[Opening Available data section]
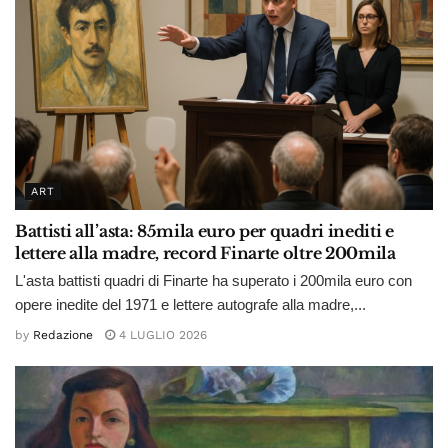
ART
Battisti all’asta: 85mila euro per quadri inediti e
lettere alla madre, record Finarte oltre 200mila
L'asta battisti quadri di Finarte ha superato i 200mila euro con
opere inedite del 1971 e lettere autografe alla madre,...
by
Redazione
4 LUGLIO 2026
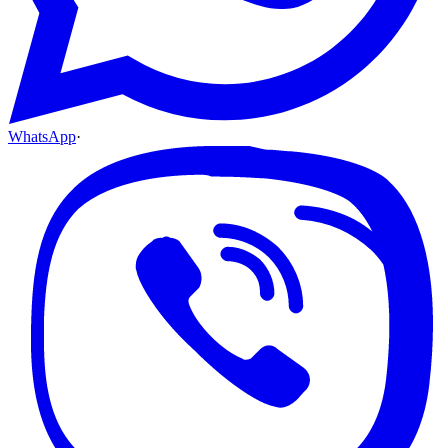
WhatsApp
·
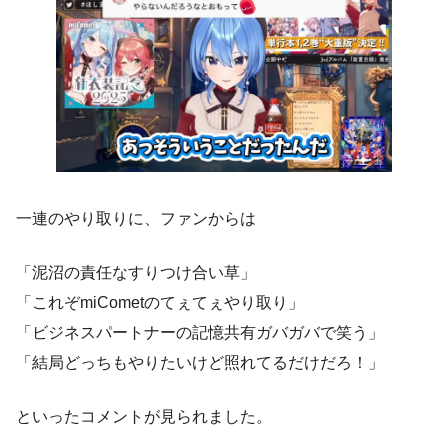
一連のやり取りに、ファンからは
「泥沼の責任なすりつけ合い草」
「これぞmiCometのてぇてぇやり取り」
「ビジネスパートナーの記憶共有ガバガバで笑う」
「結局どっちもやりたいけど照れてるだけだろ！」
といったコメントが見られました。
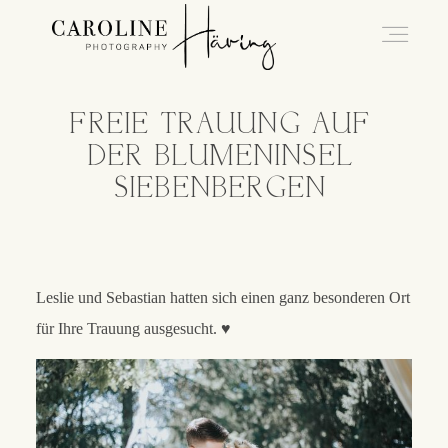
FREIE TRAUUNG AUF
Hochzeitsfotografie Kassel
DER BLUMENINSEL
SIEBENBERGEN
Caro
Hochzeiten
Leslie und Sebastian hatten sich einen ganz besonderen Ort
für Ihre Trauung ausgesucht. ♥
Blog
Kontakt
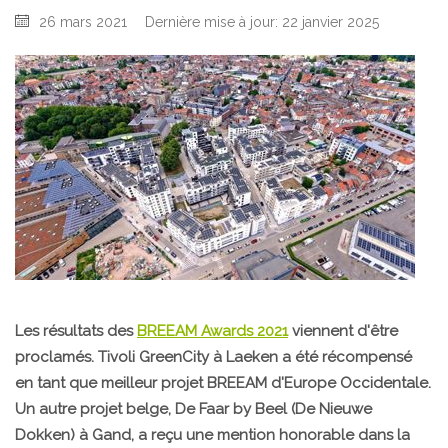
26 mars 2021
Dernière mise à jour: 22 janvier 2025
Les résultats des
BREEAM Awards 2021
viennent d'être
proclamés. Tivoli GreenCity à Laeken a été récompensé
en tant que meilleur projet BREEAM d'Europe Occidentale.
Un autre projet belge, De Faar by Beel (De Nieuwe
Dokken) à Gand, a reçu une mention honorable dans la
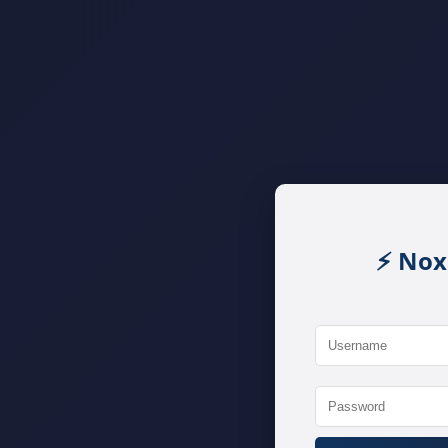
⚡ Nox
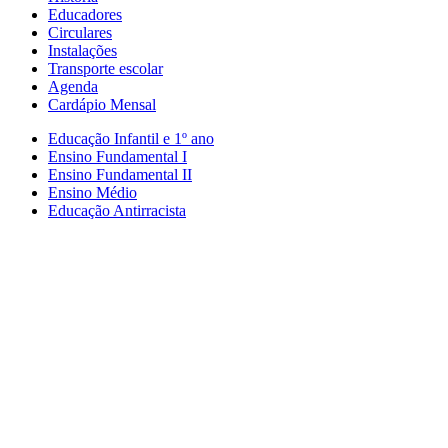
Educadores
Circulares
Instalações
Transporte escolar
Agenda
Cardápio Mensal
Educação Infantil e 1º ano
Ensino Fundamental I
Ensino Fundamental II
Ensino Médio
Educação Antirracista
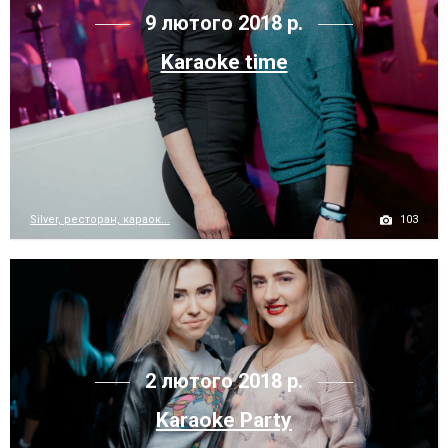
9 лютого 2018 р.
Karaoke time
103
Silver, ресторан, караок...
2 лютого 2018 р.
Karaoke Party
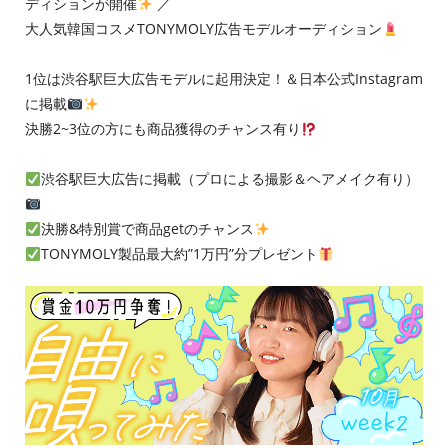
ディションが開催
／
大人気韓国コスメTONYMOLY広告モデルオーディション
1位は渋谷駅巨大広告モデルに起用決定！＆日本公式Instagram
に掲載
決勝2~3位の方にも商品獲得のチャンス有り
渋谷駅巨大広告に掲載（プロによる撮影＆ヘアメイク有り）
決勝&特別賞で商品getのチャンス
TONYMOLY製品最大約”1万円”分プレゼント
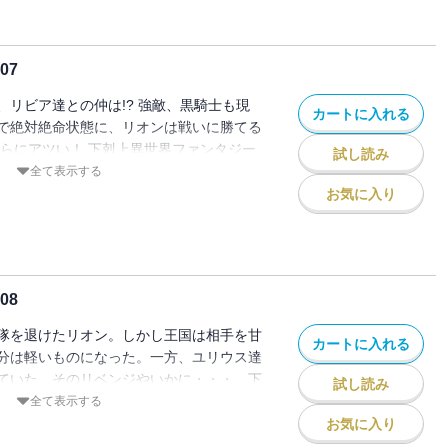
07
、リビア達との仲は!? 強敵、黒騎士も現
カートに入れる
で絶対絶命状態に、リオンは戦いに勝てる
さらにアツい！ 下剋上異世界ファンタジー
試し読み
全て表示する
お気に入り
08
隊を退けたリオン。しかし王国は相手を甘
カートに入れる
分は軽いものになった。一方、ユリウス達
ていた。そのリベンジやいかに・・・。下
試し読み
ー第８巻！
全て表示する
お気に入り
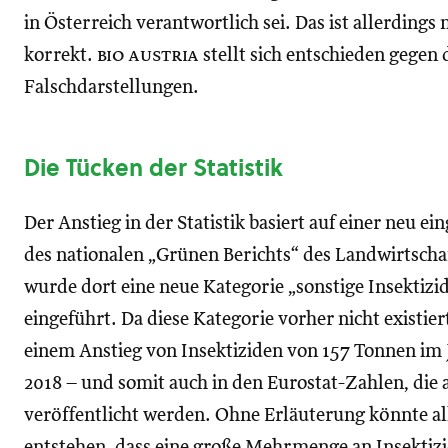
in Österreich verantwortlich sei. Das ist allerdings 
korrekt.
bio austria
stellt sich entschieden gegen 
Falschdarstellungen.
Die Tücken der Statistik
Der Anstieg in der Statistik basiert auf einer neu ei
des nationalen „Grünen Berichts“ des Landwirtscha
wurde dort eine neue Kategorie „sonstige Insektizid
eingeführt. Da diese Kategorie vorher nicht existier
einem Anstieg von Insektiziden von 157 Tonnen im J
2018 – und somit auch in den Eurostat-Zahlen, die 
veröffentlicht werden. Ohne Erläuterung könnte al
entstehen, dass eine große Mehrmenge an Insektizi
[Closing Available data section]
Exercise instructions – Look through the entries above; copy every line holding the string "madre".

Written answer –
lettere alla madre, record Finarte oltre 200mila
opere inedite del 1971 e lettere autografe alla madre,...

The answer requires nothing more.